Le popolari (all'angolo) provano a sposarsi

Le popolari (all'angolo) provano a sposarsi

Dopo il commissariamento dell'Etruria la bufera giudiziaria su Veneto Banca: per le grandi popolari italiane, messe spalle al muro dal decreto Renzi che le trasforma in spa, è tempo di tentare l'arrocco per far sopravvivere il modello. Veneto Banca, che ha messo per iscritto come le indagini della Procura siano relative al passato, è accusata di aver concesso prestiti ad alcuni imprenditori della zona ed altri amici-soci, anche in mancanza delle dovute garanzie; nel mirino sono finiti tra gli altri Gianfranco Zoppas, Marco De Benedetti e Gianpiero Samorì. A Montebelluna è poi in azione da metà gennaio la Consob per verificare il rispetto della direttiva «Mifid»: il sospetto è che per piazzare l'aumento di capitale da cui si è salvato dagli stress test il gruppo di Vincenzo Consoli abbia forzato il profilo di rischio di alcuni clienti, che ora non riescono più a rivendere i titoli (la banca non è quotata). Lo stesso prospetto informativo metteva in guardia come già a fine 2013 fossero aumentate in modo considerevole i soci che si erano messi in coda per vendere. Sebbene l'inchiesta della Procura per ostacolo alla Vigilanza sia circoscritta alla sola Veneto Banca, quello dei prestiti allegri è invece uno dei mali più diffusi tra le cooperative di territorio insieme alla longevità (e ai lauti stipendi) dei loro vertici.
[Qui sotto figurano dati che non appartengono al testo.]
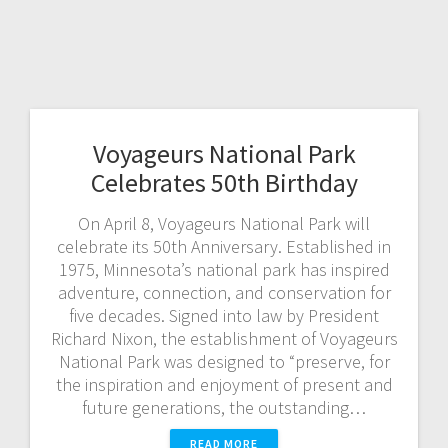
Voyageurs National Park
Celebrates 50th Birthday
On April 8, Voyageurs National Park will
celebrate its 50th Anniversary. Established in
1975, Minnesota’s national park has inspired
adventure, connection, and conservation for
five decades. Signed into law by President
Richard Nixon, the establishment of Voyageurs
National Park was designed to “preserve, for
the inspiration and enjoyment of present and
future generations, the outstanding…
READ MORE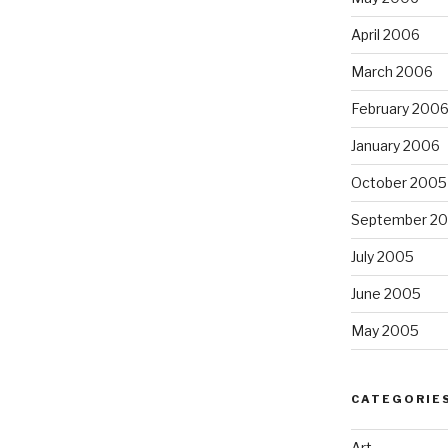
April 2006
March 2006
February 200
January 2006
October 2005
September 2
July 2005
June 2005
May 2005
CATEGORIE
Art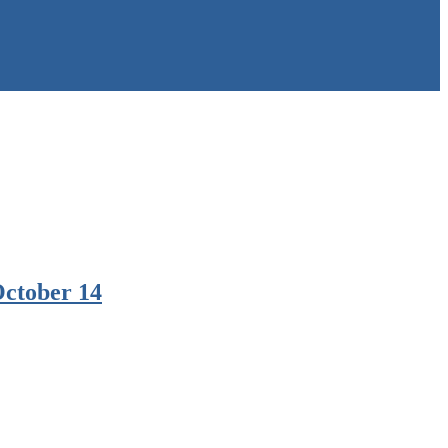
October 14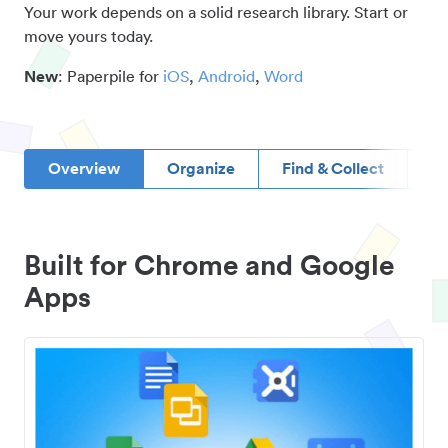
Your work depends on a solid research library. Start or
move yours today.
New
: Paperpile for
iOS
,
Android
,
Word
Overview
Organize
Find & Collect
D
Built for Chrome and Google
Apps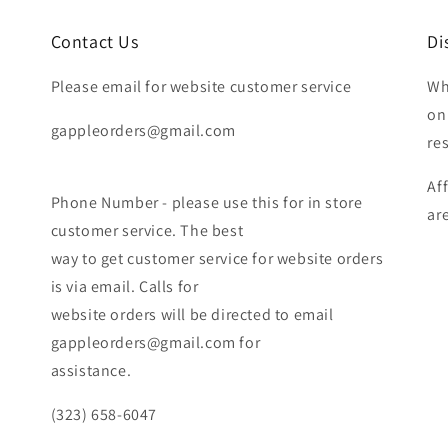
Contact Us
Di
Please email for website customer service
Wh
on
gappleorders@gmail.com
re
Af
Phone Number - please use this for in store
ar
customer service. The best
way to get customer service for website orders
is via email. Calls for
website orders will be directed to email
gappleorders@gmail.com for
assistance.
(323) 658-6047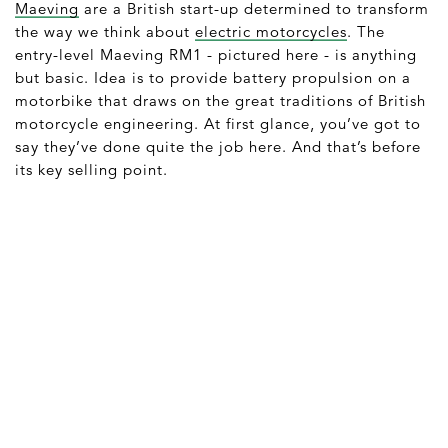
Maeving
are a British start-up determined to transform
the way we think about
electric motorcycles
. The
entry-level Maeving RM1 - pictured here - is anything
but basic. Idea is to provide battery propulsion on a
motorbike that draws on the great traditions of British
motorcycle engineering. At first glance, you’ve got to
say they’ve done quite the job here. And that’s before
its key selling point.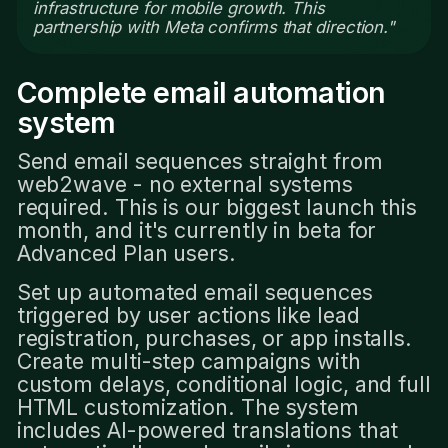
infrastructure for mobile growth. This
partnership with Meta confirms that direction."
Complete email automation
system
Send email sequences straight from
web2wave - no external systems
required. This is our biggest launch this
month, and it's currently in beta for
Advanced Plan users.
Set up automated email sequences
triggered by user actions like lead
registration, purchases, or app installs.
Create multi-step campaigns with
custom delays, conditional logic, and full
HTML customization. The system
includes AI-powered translations that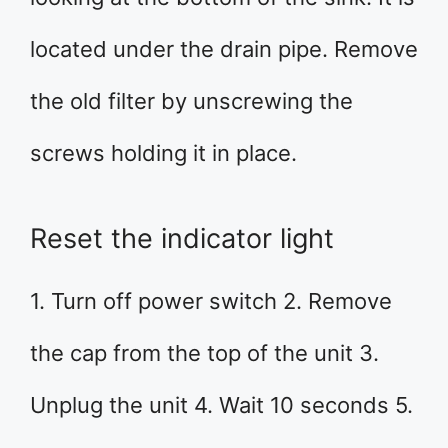
located under the drain pipe. Remove
the old filter by unscrewing the
screws holding it in place.
Reset the indicator light
1. Turn off power switch 2. Remove
the cap from the top of the unit 3.
Unplug the unit 4. Wait 10 seconds 5.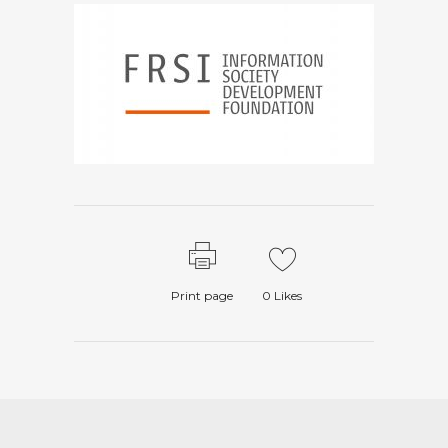
Print page
0
Likes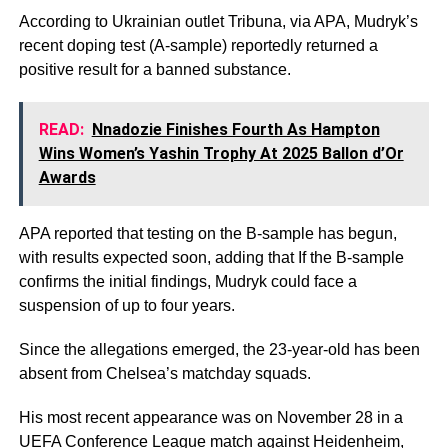
According to Ukrainian outlet Tribuna, via APA, Mudryk’s
recent doping test (A-sample) reportedly returned a
positive result for a banned substance.
READ:
Nnadozie Finishes Fourth As Hampton
Wins Women’s Yashin Trophy At 2025 Ballon d’Or
Awards
APA reported that testing on the B-sample has begun,
with results expected soon, adding that If the B-sample
confirms the initial findings, Mudryk could face a
suspension of up to four years.
Since the allegations emerged, the 23-year-old has been
absent from Chelsea’s matchday squads.
His most recent appearance was on November 28 in a
UEFA Conference League match against Heidenheim,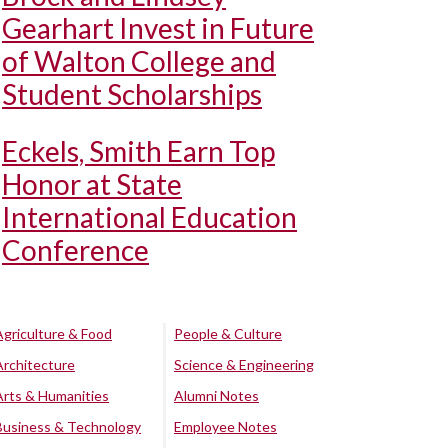
Gearhart Invest in Future
of Walton College and
Student Scholarships
Eckels, Smith Earn Top
Honor at State
International Education
Conference
Agriculture & Food
People & Culture
Architecture
Science & Engineering
Arts & Humanities
Alumni Notes
Business & Technology
Employee Notes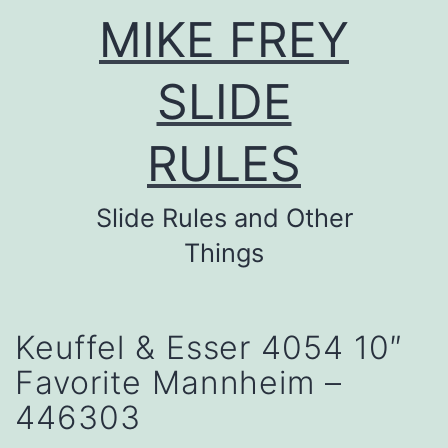
Skip
MIKE FREY
to
content
SLIDE
RULES
Slide Rules and Other
Things
Keuffel & Esser 4054 10″
Favorite Mannheim –
446303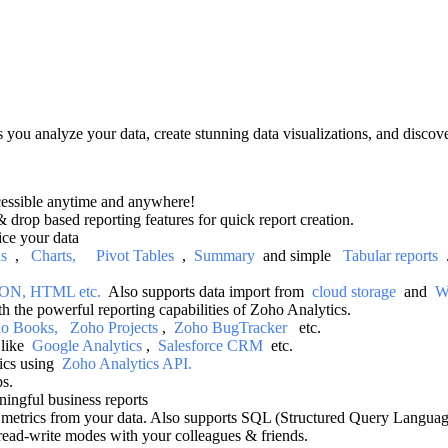
ts you analyze your data, create stunning data visualizations, and discov
cessible anytime and anywhere!
 drop based reporting features for quick report creation.
ice your data
ds
,
Charts,
Pivot Tables
,
Summary
and simple
Tabular reports
, JSON, HTML etc.
Also supports data import from
cloud storage
and
W
h the powerful reporting capabilities of Zoho Analytics.
o Books,
Zoho Projects
,
Zoho BugTracker
etc.
s like
Google Analytics
,
Salesforce CRM
etc.
tics using
Zoho Analytics API.
ps.
ningful business reports
metrics from your data. Also supports SQL (Structured Query Language
 read-write modes with your colleagues & friends.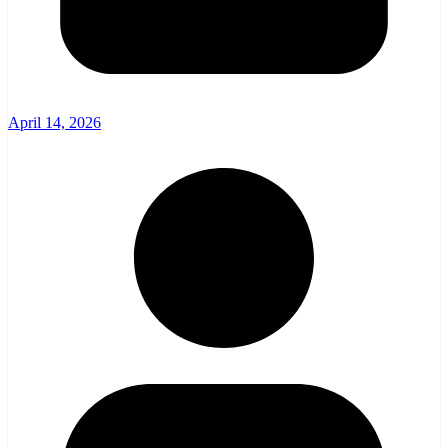
April 14, 2026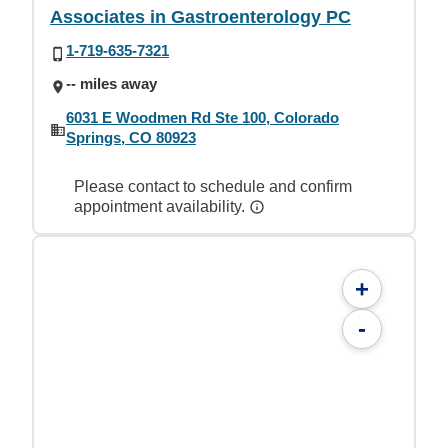
Associates in Gastroenterology PC
1-719-635-7321
-- miles away
6031 E Woodmen Rd Ste 100, Colorado
Springs, CO 80923
Please contact to schedule and confirm
appointment availability.
+
-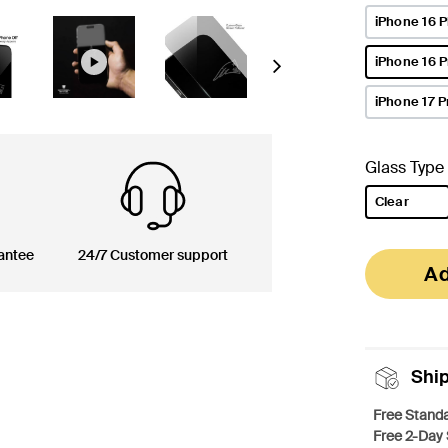
iPhone 16 P
iPhone 16 
Next
selected
iPhone 17 P
Glass Type
Clear
selected
antee
24/7 Customer support
Ad
Shi
Free Standa
Free 2-Day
Difetto che nel caso dell'Etruria si è acuito, di pari passo alle tensioni con la Vigilanza, fino a far scattare il commissariamento: ad Arezzo si dice che ispettori e commissari siano alle prese con una perdita di 400 milioni. Una cifra enorme, che dimostra tutta la hybris della banca protetta per decenni dallo scomparso Elio Faralli e poi contesa tra la vecchia guardia massone e i salotti Dc: Arezzo era la città di Amintore Fanfani.

Malgrado ufficialmente nessuna trattativa sia in corso, tra i «Signori» delle mutue si infittiscono quindi i contatti per raggiungere una massa critica sufficiente a scongiurare il rischio di finire sotto i denti di un compratore straniero non appena perduto il voto capitario. In particolare, Banco Popolare o Popolare Vicenza potrebbero togliere le castagne dal fuoco a Veneto Banca, mentre Bper continua a flirtare con Bpm sebbene ieri l'ad Giuseppe Castagna abbia definito una «illazione» le voci di matrimonio. Per Ubi la strada maestra resta invece Monte Paschi, scorporandone la rete toscana in favore di Siena. Molto dipenderà, però, se alla Bce prevarrà la linea di Mario Draghi, che propenderebbe come Palazzo Koch a mantenere Mps in mani italiane, o la lobby francese che pensa a Bnp Paribas. Si è invece chiamato fuori il Banco di Pier Francesco Saviotti.

Oggi intanto Ettore Caselli convoca il cda di Assopopolari, in vista dell'audizione alla Camera di domani in cui cercherà di ammorbidire il salto verso la spa, chiedendo più tempo (da 18 a 24 mesi), per introdurre il voto «scaglionato» e trovare un diverso accomodamento per le mutue non quotate. Popolare Vicenza starebbe pensando di dotarsi di una Fondazione, di cui Gianni Zonin diverrebbe presidente e che farebbe da «scudo» alla banca pur con una quota di minoranza.

Il destino delle piccole mutue promette invece di essere legato al salvagente delle Bcc, che stanno preparando una autoriforma per evitare il peggio: il piano sarebbe trasformare Iccrea in una holding a tutti gli effetti e aggregare le Bcc per macroregioni.